Öğle – Öğle Namazı Vakti
Öğle namazının vakti, zevalden (güneşin tepe noktasına ulaşması anından) başlar ve cisimlerin gölgesi, fey’-i zevalden (güneşin tepe noktasındayken çekildiği en kısa gölgeden) başka kendisinin iki misline ulaştığı ana kadar devam eder. İmâm Â’zam Ebû Hanıfe’ye göre, öğlenin vakti, “asr-ı sânî” denen bu zamana kadar uzanırsa da, İmâm Ebû Yusuf ve İmam Muhammed ile diğer üç mez-heb imamma göre, öğle vakti daha kısadır.
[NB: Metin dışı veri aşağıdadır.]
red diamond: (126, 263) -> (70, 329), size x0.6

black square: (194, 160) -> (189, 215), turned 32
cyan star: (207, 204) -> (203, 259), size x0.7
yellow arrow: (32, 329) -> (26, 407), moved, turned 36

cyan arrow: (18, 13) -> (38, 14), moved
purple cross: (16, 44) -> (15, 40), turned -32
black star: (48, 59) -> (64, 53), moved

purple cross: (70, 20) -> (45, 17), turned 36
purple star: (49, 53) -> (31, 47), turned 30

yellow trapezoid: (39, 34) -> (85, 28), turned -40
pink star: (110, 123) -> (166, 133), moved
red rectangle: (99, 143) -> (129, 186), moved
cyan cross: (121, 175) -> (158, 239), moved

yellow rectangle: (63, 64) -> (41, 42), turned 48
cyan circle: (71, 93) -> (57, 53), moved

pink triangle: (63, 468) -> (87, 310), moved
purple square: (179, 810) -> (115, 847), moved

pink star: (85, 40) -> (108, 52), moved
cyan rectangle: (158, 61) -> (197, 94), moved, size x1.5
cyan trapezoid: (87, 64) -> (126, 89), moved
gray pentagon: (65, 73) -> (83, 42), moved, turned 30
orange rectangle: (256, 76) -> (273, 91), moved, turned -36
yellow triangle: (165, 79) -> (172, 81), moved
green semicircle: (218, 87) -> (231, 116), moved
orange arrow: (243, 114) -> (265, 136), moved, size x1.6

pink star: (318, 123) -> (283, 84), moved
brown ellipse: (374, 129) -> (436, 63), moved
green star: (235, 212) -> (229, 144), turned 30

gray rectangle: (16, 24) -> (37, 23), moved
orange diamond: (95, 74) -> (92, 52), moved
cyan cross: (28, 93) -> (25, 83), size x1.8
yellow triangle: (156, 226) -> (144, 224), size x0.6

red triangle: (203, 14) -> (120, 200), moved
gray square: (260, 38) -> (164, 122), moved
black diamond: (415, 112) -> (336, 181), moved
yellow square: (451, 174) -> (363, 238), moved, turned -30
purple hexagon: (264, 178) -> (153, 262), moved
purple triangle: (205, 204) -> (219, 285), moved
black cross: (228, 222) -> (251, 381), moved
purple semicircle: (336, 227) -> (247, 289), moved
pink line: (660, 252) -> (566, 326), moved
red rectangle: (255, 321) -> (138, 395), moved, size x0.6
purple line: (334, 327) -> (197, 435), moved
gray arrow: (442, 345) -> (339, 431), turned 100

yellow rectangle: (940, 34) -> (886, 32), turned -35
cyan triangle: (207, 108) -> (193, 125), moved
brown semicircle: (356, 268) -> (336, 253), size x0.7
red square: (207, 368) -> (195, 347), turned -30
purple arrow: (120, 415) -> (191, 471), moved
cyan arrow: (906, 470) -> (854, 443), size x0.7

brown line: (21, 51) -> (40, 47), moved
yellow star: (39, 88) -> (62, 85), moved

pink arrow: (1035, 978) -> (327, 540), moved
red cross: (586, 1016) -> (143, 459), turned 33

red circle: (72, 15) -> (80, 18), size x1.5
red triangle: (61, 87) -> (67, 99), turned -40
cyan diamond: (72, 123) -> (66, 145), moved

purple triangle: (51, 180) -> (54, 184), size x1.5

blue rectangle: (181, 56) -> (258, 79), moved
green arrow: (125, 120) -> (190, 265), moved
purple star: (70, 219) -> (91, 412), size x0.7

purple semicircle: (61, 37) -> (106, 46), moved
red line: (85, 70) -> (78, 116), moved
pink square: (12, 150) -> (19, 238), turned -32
Onlar tarafından yukarıdaki tarif, herşeyin iki misline değil bir misline ulaşması şeklinde kabul edilmiştir: ulaşılan bu vakte “asr-ı evvel” denir.
Öğle vaktinin hesaplanması için şu izaha ihtiyaç vardır:
Arabçada “nehâr” diye ifade edilen gündüz, iki çeşittir:
1)Fecr-i sâdıktan (yatsı vaktinin sona erme ve sabah namazı vaktinin başlama anından) güneşin batmasına kadar devam eden süreye “nehâr-ı şer’î” denir
2) Güneşin doğmasından güneşin çatmasına kadar devam eden süreye ise “nehâr-ı örfî” denir. Zeval vakti, nehâr-ı örfînin tam ortasıdır. Bu esnada güneş yükselme seyrini tamamlamış kaybolma seyrinin başlangıç noktasına gelmiştir. Gölgeler doğudan batıya doğru düşmekte iken bundan sonra batıdan doğuya doğru düşmeye başlar. İşte bu an, öğle vaktinin başlangıcıdır. Güneşin tam bu yarı yola geldiği anda cisimlerin gölgesine “fey’-i zevâl” denir, öğle vaktinin sona ermesi hesaplanırken bu gölge dikkate alınır. Meselâ bir metre uzunluğundaki cismin, güneş tepe noktasında iken 30 santimetrelik gölgesi varsa, gölge 130 cm.’ye ulaştığında asr-ı evvel, 230 cm.’ye ulaştığında ise asr-ı sânı girmiş demektir. Cuma namazının vakti de öğle vakti gibidir.